Compete aos poderes públicos a exclusividade do fazer? Seguramente que não, sendo que podem e devem chamar a si uma parcela da ação. É da responsabilidade dos poderes a provocação da criatividade e da execução dos atores empresarias, associativos e privados? Claramente que sim. Está na sua competência apoiar ideias alheias que lhe cheguem ao regaço, independentemente da sua maternidade, desde que adequadas, éticas, legais e exequíveis? Indubitavelmente.

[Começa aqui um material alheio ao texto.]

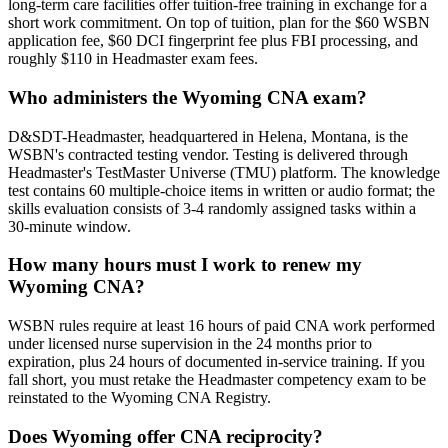
long-term care facilities offer tuition-free training in exchange for a
short work commitment. On top of tuition, plan for the $60 WSBN
application fee, $60 DCI fingerprint fee plus FBI processing, and
roughly $110 in Headmaster exam fees.
Who administers the Wyoming CNA exam?
D&SDT-Headmaster, headquartered in Helena, Montana, is the
WSBN's contracted testing vendor. Testing is delivered through
Headmaster's TestMaster Universe (TMU) platform. The knowledge
test contains 60 multiple-choice items in written or audio format; the
skills evaluation consists of 3-4 randomly assigned tasks within a
30-minute window.
How many hours must I work to renew my
Wyoming CNA?
WSBN rules require at least 16 hours of paid CNA work performed
under licensed nurse supervision in the 24 months prior to
expiration, plus 24 hours of documented in-service training. If you
fall short, you must retake the Headmaster competency exam to be
reinstated to the Wyoming CNA Registry.
Does Wyoming offer CNA reciprocity?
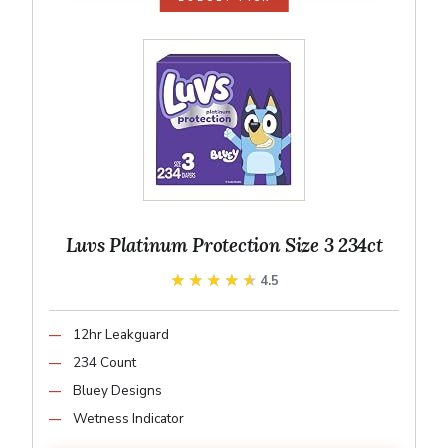
Luvs Platinum Protection Size 3 234ct
★★★★★
★★★★★
4.5
12hr Leakguard
234 Count
Bluey Designs
Wetness Indicator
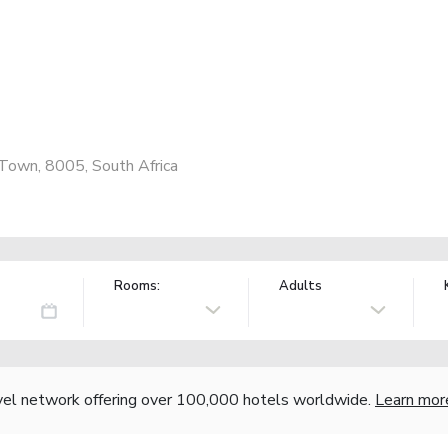
 Town, 8005, South Africa
Rooms:
Adults
vel network offering over 100,000 hotels worldwide.
Learn mor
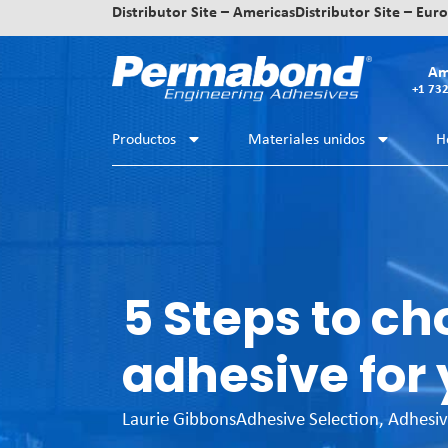
Distributor Site – Americas
Distributor Site – Eur
Am
+1 73
Productos
Materiales unidos
H
5 Steps to ch
adhesive for 
Laurie Gibbons
Adhesive Selection
,
Adhesiv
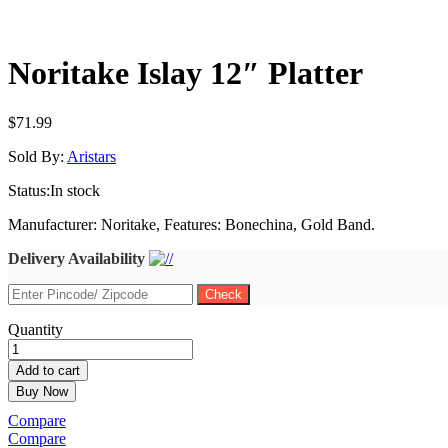
Noritake Islay 12″ Platter
$
71.99
Sold By:
Aristars
Status:
In stock
Manufacturer: Noritake, Features: Bonechina, Gold Band.
Delivery Availability
Noritake
Quantity
Islay
12"
Add to cart
Platter
Buy Now
quantity
Compare
Compare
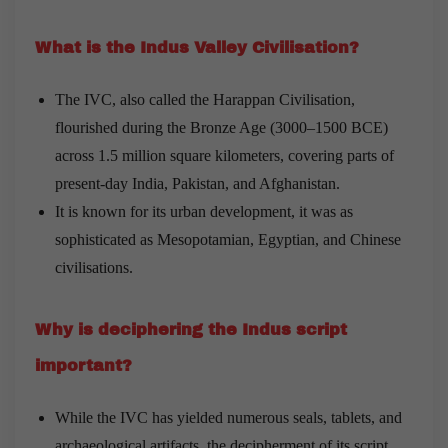
What is the Indus Valley Civilisation?
The IVC, also called the Harappan Civilisation,
flourished during the Bronze Age (3000–1500 BCE)
across 1.5 million square kilometers, covering parts of
present-day India, Pakistan, and Afghanistan.
It is known for its urban development, it was as
sophisticated as Mesopotamian, Egyptian, and Chinese
civilisations.
Why is deciphering the Indus script
important?
While the IVC has yielded numerous seals, tablets, and
archaeological artifacts, the decipherment of its script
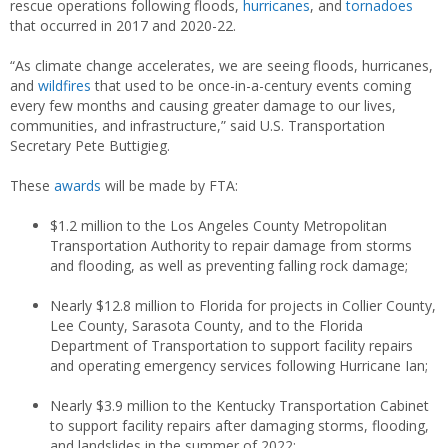
rescue operations following floods,
hurricanes
, and
tornadoes
that occurred in 2017 and 2020-22.
“As climate change accelerates, we are seeing floods, hurricanes,
and
wildfires
that used to be once-in-a-century events coming
every few months and causing greater damage to our lives,
communities, and infrastructure,” said U.S. Transportation
Secretary Pete Buttigieg.
These
awards
will be made by FTA:
$1.2 million to the Los Angeles County Metropolitan
Transportation Authority to repair damage from storms
and flooding, as well as preventing falling rock damage;
Nearly $12.8 million to Florida for projects in Collier County,
Lee County, Sarasota County, and to the Florida
Department of Transportation to support facility repairs
and operating emergency services following Hurricane Ian;
Nearly $3.9 million to the Kentucky Transportation Cabinet
to support facility repairs after damaging storms, flooding,
and landslides in the summer of 2022;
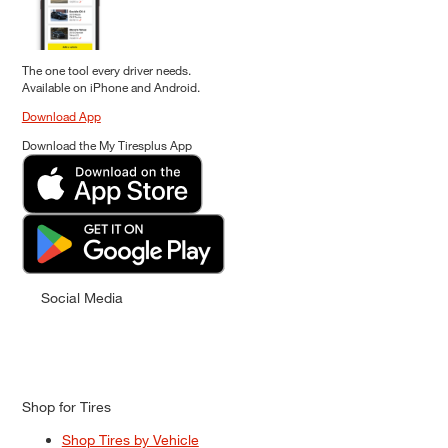
The one tool every driver needs.
Available on iPhone and Android.
Download App
Download the My Tiresplus App
Social Media
Shop for Tires
Shop Tires by Vehicle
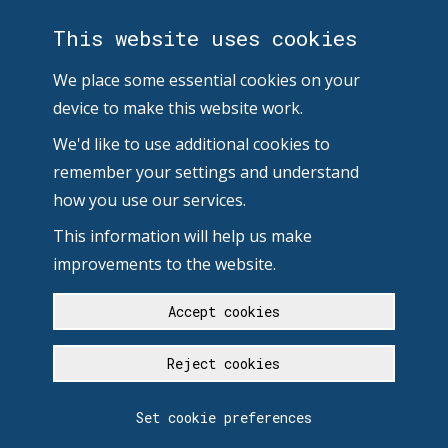
This website uses cookies
We place some essential cookies on your
device to make this website work.
We'd like to use additional cookies to
remember your settings and understand
how you use our services.
This information will help us make
improvements to the website.
Accept cookies
Reject cookies
Set cookie preferences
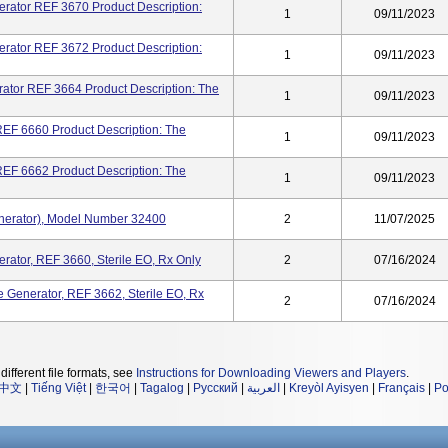
erator REF 3670 Product Description:
1
09/11/2023
erator REF 3672 Product Description:
1
09/11/2023
ator REF 3664 Product Description: The
1
09/11/2023
 REF 6660 Product Description: The
1
09/11/2023
 REF 6662 Product Description: The
1
09/11/2023
enerator), Model Number 32400
2
11/07/2025
erator, REF 3660, Sterile EO, Rx Only
2
07/16/2024
e Generator, REF 3662, Sterile EO, Rx
2
07/16/2024
different file formats, see
Instructions for Downloading Viewers and Players
.
中文
|
Tiếng Việt
|
한국어
|
Tagalog
|
Русский
|
العربية
|
Kreyòl Ayisyen
|
Français
|
Po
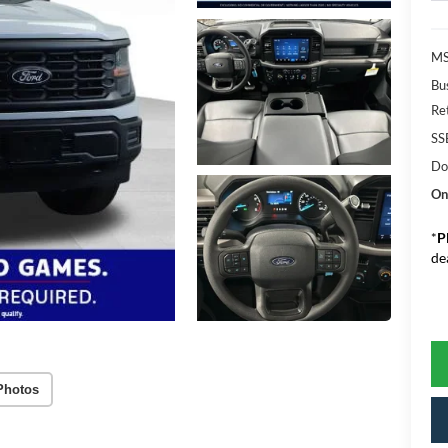
MS
Bu
Re
SS
Do
On
*
P
de
Photos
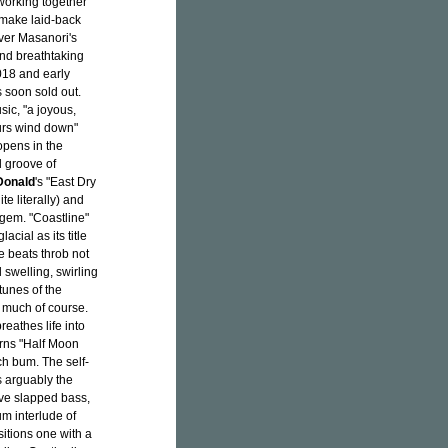
working together
 make laid-back
over Masanori's
and breathtaking
2018 and early
soon sold out.
sic, "a joyous,
urs wind down"
opens in the
l groove of
Donald
's "East Dry
te literally) and
 gem. "Coastline"
acial as its title
 beats throb not
l swelling, swirling
tunes of the
o much of course.
eathes life into
urns "Half Moon
h bum. The self-
s arguably the
ive slapped bass,
um interlude of
itions one with a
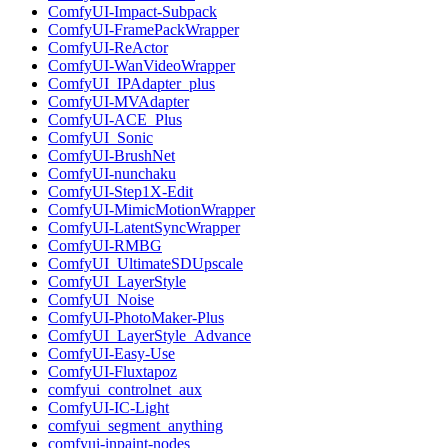
ComfyUI-Impact-Subpack
ComfyUI-FramePackWrapper
ComfyUI-ReActor
ComfyUI-WanVideoWrapper
ComfyUI_IPAdapter_plus
ComfyUI-MVAdapter
ComfyUI-ACE_Plus
ComfyUI_Sonic
ComfyUI-BrushNet
ComfyUI-nunchaku
ComfyUI-Step1X-Edit
ComfyUI-MimicMotionWrapper
ComfyUI-LatentSyncWrapper
ComfyUI-RMBG
ComfyUI_UltimateSDUpscale
ComfyUI_LayerStyle
ComfyUI_Noise
ComfyUI-PhotoMaker-Plus
ComfyUI_LayerStyle_Advance
ComfyUI-Easy-Use
ComfyUI-Fluxtapoz
comfyui_controlnet_aux
ComfyUI-IC-Light
comfyui_segment_anything
comfyui-inpaint-nodes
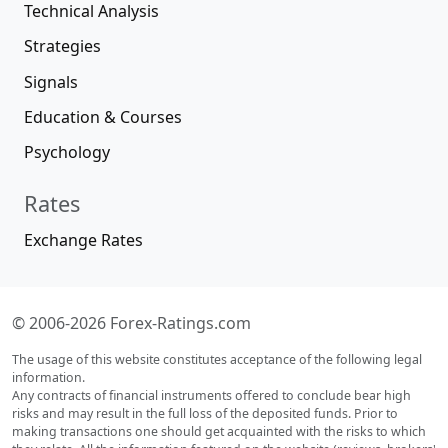
Technical Analysis
Strategies
Signals
Education & Courses
Psychology
Rates
Exchange Rates
© 2006-2026 Forex-Ratings.com
The usage of this website constitutes acceptance of the following legal
information.
Any contracts of financial instruments offered to conclude bear high
risks and may result in the full loss of the deposited funds. Prior to
making transactions one should get acquainted with the risks to which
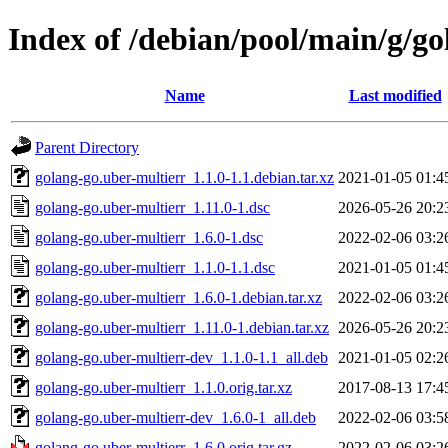
Index of /debian/pool/main/g/go
Name
Last modified
Parent Directory
golang-go.uber-multierr_1.1.0-1.1.debian.tar.xz
2021-01-05 01:4
golang-go.uber-multierr_1.11.0-1.dsc
2026-05-26 20:2
golang-go.uber-multierr_1.6.0-1.dsc
2022-02-06 03:2
golang-go.uber-multierr_1.1.0-1.1.dsc
2021-01-05 01:4
golang-go.uber-multierr_1.6.0-1.debian.tar.xz
2022-02-06 03:2
golang-go.uber-multierr_1.11.0-1.debian.tar.xz
2026-05-26 20:2
golang-go.uber-multierr-dev_1.1.0-1.1_all.deb
2021-01-05 02:2
golang-go.uber-multierr_1.1.0.orig.tar.xz
2017-08-13 17:4
golang-go.uber-multierr-dev_1.6.0-1_all.deb
2022-02-06 03:5
golang-go.uber-multierr_1.6.0.orig.tar.gz
2022-02-06 03:2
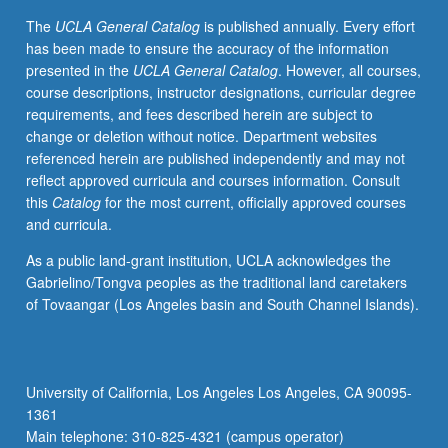
The
UCLA General Catalog
is published annually. Every effort
has been made to ensure the accuracy of the information
presented in the
UCLA General Catalog
. However, all courses,
course descriptions, instructor designations, curricular degree
requirements, and fees described herein are subject to
change or deletion without notice. Department websites
referenced herein are published independently and may not
reflect approved curricula and courses information. Consult
this
Catalog
for the most current, officially approved courses
and curricula.
As a public land-grant institution, UCLA acknowledges the
Gabrielino/Tongva peoples as the traditional land caretakers
of Tovaangar (Los Angeles basin and South Channel Islands).
University of California, Los Angeles Los Angeles, CA 90095-
1361
Main telephone: 310-825-4321 (campus operator)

Do lado dos poderes, creio ser de agradecer a competência dos técnicos atentos às candidaturas que financiam a construção de equipamentos públicos. De modo simétrico, estou convencido que estamos significativamente órfãos de [outros] técnicos capazes de rechear de agenda e de pessoas essas estruturas públicas edificadas. O recém inaugurado ‘parque municipal de ténis’ recebeu ao fim de quase dois meses o primeiro evento. Onde [e quem] se pensa a sua dinamização? Nas praias fluviais, a cultura não terá lugar, com a participação das bibliotecas, das filarmónicas, dos grupos de teatro, das escolas? A educação estética, o culto do bom gosto é algo perfeitamente potenciável, a partir da nossa beleza natural. Quantas pintores não viriam pintar nas margens dos nossos rios? Ou quantos escritores não ‘ensinariam’ escrita criativa a partir da inspiração destes espaços? A atividade gastronomia dos respetivos restaurantes não poderia dar lugar a «ateliers» de cozinha com a participação das comunidades e o incremento de receitas locais, com a participação da comunidade? Os idosos, ‘institucionalizados’ ou não, não poderiam ter «espaço» na época balnear concelhia, numa perspetiva inter geracional, integrada com as gerações mais jovens, nomeadamente com as crianças, ajudando a ‘fazer passar’ a memória identificadora dos locais e a solidificar as raízes dos mesmos?… Por condicionantes de espaço, dispenso-me de prosseguir o elenco e limito-me a lançar [estas] questões.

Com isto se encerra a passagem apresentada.